6) There is a version of SQLite written in managed .net code, but it looks like it is no longer being revised.  Maybe Microsoft will pick it up.  Info [LINK].  You might be able to hack SQLite-net to use this version, as it looks like it was originally intended to use it.  I tried for a few hours but gave up.  Maybe I'll take another stab at it.

7) There are no stored procs with SQLite (although I believe there is a fork in development that supports that, but I'm not sure how stable it is).  You can however create user defined functions.

8) When to use SQLite [LINK].

9) Interestingly, if you try to connect to a SQLite DB that doesn't exist the SQLite Connection object will create a new blank DB file for you with the name that you were looking for.  This actually caused me some confusion as has an extra character in my connection string and suddenly I couldn't query any of my tables...duh, they didn't exist because I was querying a new database.

10) If you are familiar with Transact SQL and Microsoft SQL Server (or MySQL, Postgress, Oracle) I don't think you will have any problems using SQLite.

11) Data types on columns are more recommendations than set and fast.  I believe if you try you can save strings in int fields and mix and match.  This might have changed with the 3.x version but from what I have been reading this at lest used to be very true.  Who knows in some cases this could be a good thing, but in most if you aren't careful this might cause havoc.

12) For bulk inserts you want to use SQLite transactions else SQLite will be very slow [LINK]

13) SQLite select queries are CASE SENSITIVE by default.  You can get around this by using COLLATE NOCASE after your where condition like select * from mytable where colum1 = @somevalue COLLATE NOCASE.  A post explaining the particulars can be found [HERE].

14) There is no "Select top * or Select top 10" in SQLite.  Instead use limit. Example: "Select blah from mytable where blah order by blah limit 10"

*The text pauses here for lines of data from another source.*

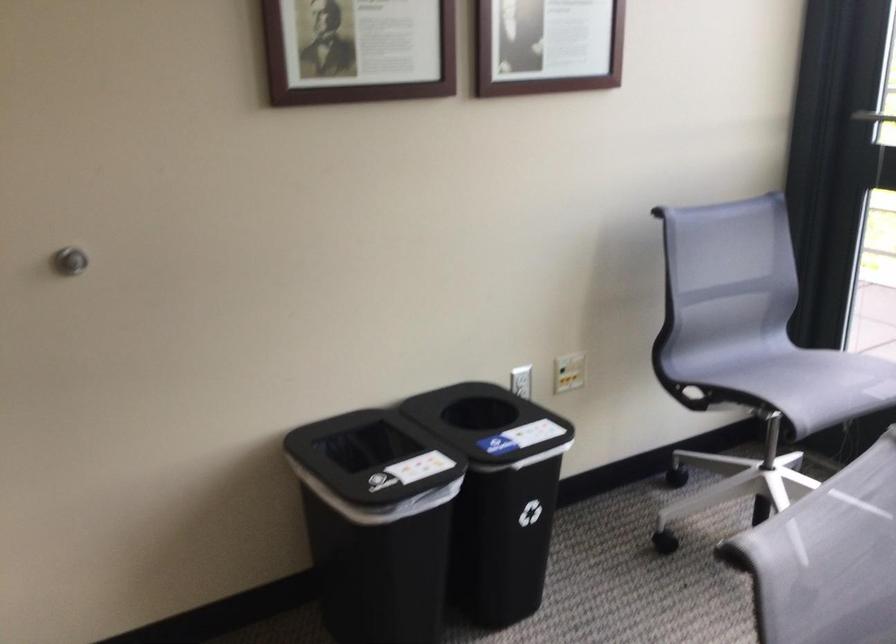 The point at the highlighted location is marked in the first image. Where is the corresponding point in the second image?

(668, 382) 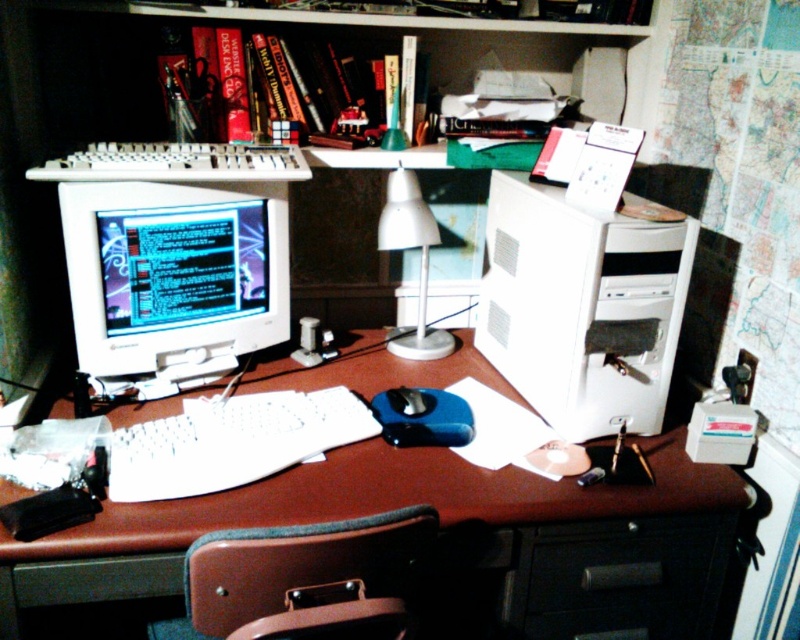 Question: Estimate the real-world distances between objects in this image. Which object is closer to the white plastic lamp at center?

Choices:
 (A) black rubber mouse at center
 (B) white plastic computer tower at right
 (C) brown leather swivel chair at lower center
 (D) white plastic keyboard at center

Answer: (B)

Question: Which object is positioned farthest from the white plastic keyboard at center?

Choices:
 (A) black rubber mouse at center
 (B) matte white monitor at left
 (C) white plastic computer tower at right

Answer: (C)

Question: Does white plastic computer desk at center appear under matte white monitor at left?

Choices:
 (A) yes
 (B) no

Answer: (A)

Question: Is white plastic computer desk at center wider than white plastic lamp at center?

Choices:
 (A) no
 (B) yes

Answer: (B)

Question: Estimate the real-world distances between objects in this image. Which object is closer to the brown leather swivel chair at lower center?

Choices:
 (A) matte white monitor at left
 (B) white plastic computer desk at center
 (C) white plastic lamp at center

Answer: (B)

Question: Is white plastic lamp at center smaller than black rubber mouse at center?

Choices:
 (A) yes
 (B) no

Answer: (B) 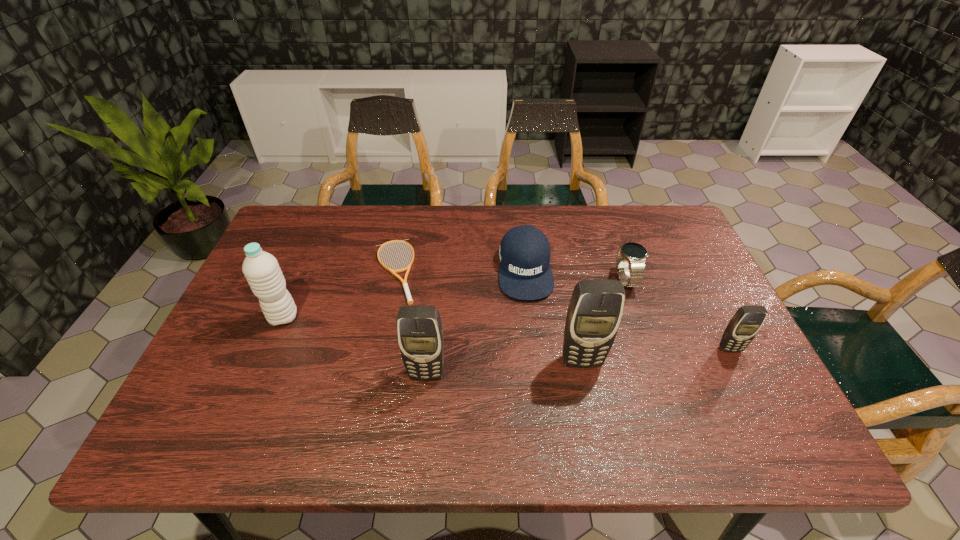 Locate an element on the screen. The height and width of the screenshot is (540, 960). baseball cap is located at coordinates (524, 255).

The width and height of the screenshot is (960, 540). Identify the location of vacant space situated 0.080m on the front face of the second cellular telephone from right to left. (589, 401).

You are a GUI agent. You are given a task and a screenshot of the screen. Output one action in this format:
    pyautogui.click(x=<x>, y=<y>)
    Task: Click on the vacant space located 0.150m on the front face of the fourth tallest object
    
    Given the screenshot: What is the action you would take?
    pyautogui.click(x=761, y=410)

Identify the location of free space located 0.350m on the right of the water bottle. This screenshot has height=540, width=960. (432, 318).

You are a GUI agent. You are given a task and a screenshot of the screen. Output one action in this format:
    pyautogui.click(x=<x>, y=<y>)
    Task: Click on the free space located on the back of the shortest object
    
    Given the screenshot: What is the action you would take?
    pyautogui.click(x=402, y=231)

Where is `vacant space located on the back of the watch`? This screenshot has height=540, width=960. vacant space located on the back of the watch is located at coordinates (602, 212).

Find the location of a particular element. The image size is (960, 540). free space located 0.270m on the front-facing side of the baseball cap is located at coordinates (538, 390).

Find the location of a particular element. The height and width of the screenshot is (540, 960). tennis racket present at the far edge is located at coordinates (404, 282).

Locate an element on the screen. Image resolution: width=960 pixels, height=540 pixels. baseball cap that is at the far edge is located at coordinates coord(524,255).

The image size is (960, 540). I want to click on object present at the near edge, so click(420, 336). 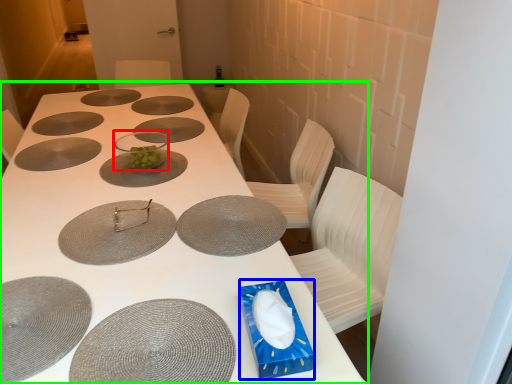 Question: Which object is the farthest from glass bowl (highlighted by a red box)? Choose among these: box (highlighted by a blue box) or table (highlighted by a green box).

Choices:
 (A) box
 (B) table

Answer: (A) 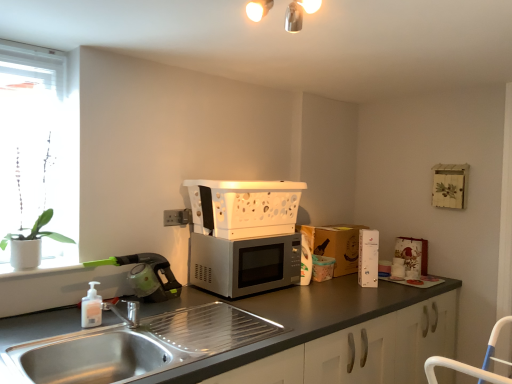 Where is `vacant area located to the right-hand side of white cardboard box at right, the first appliance positioned from the right`? This screenshot has width=512, height=384. vacant area located to the right-hand side of white cardboard box at right, the first appliance positioned from the right is located at coordinates (391, 283). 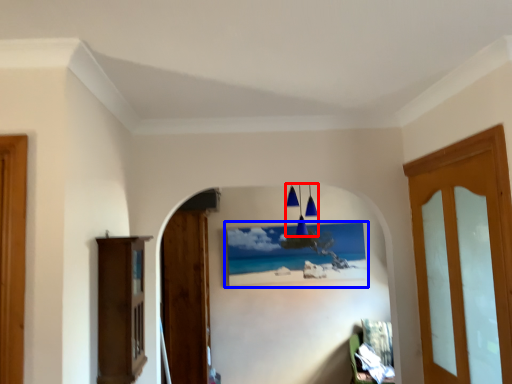 Question: Which of the following is the closest to the observer, lamp (highlighted by a red box) or picture frame (highlighted by a blue box)?

Choices:
 (A) lamp
 (B) picture frame

Answer: (A) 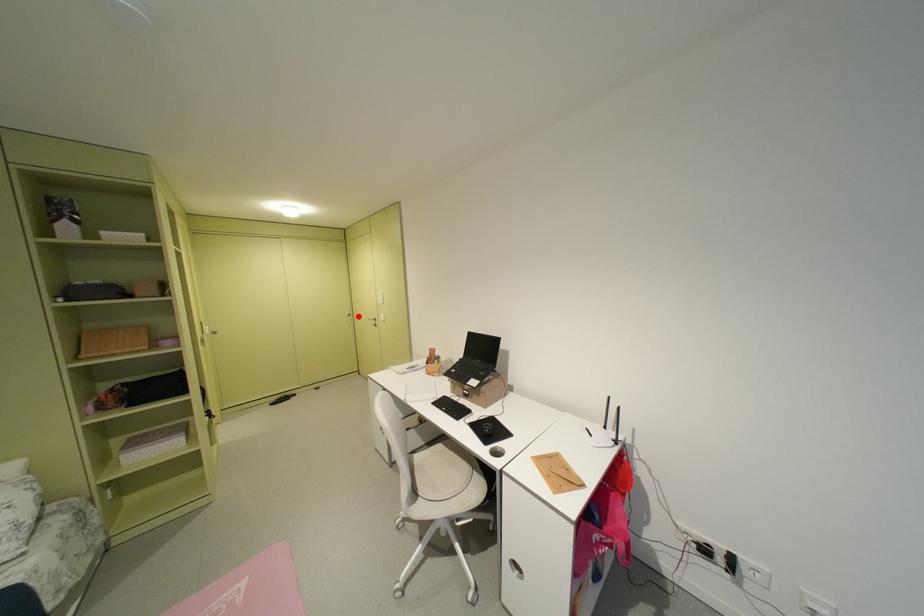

I got my start in web development using classic ASP and Access MDB databases.  I could crank stuff out FAST.  I think now for some of my projects using MVC (thought without most of the MVC, just using Razor pages almost like development with WebMatrix) and SQLite might be a sweet spot for me as far as making development fun and productive.  I plan to update this page as I find more little quirks using SQLite with ASP.Net.  I also will be posting some source code examples.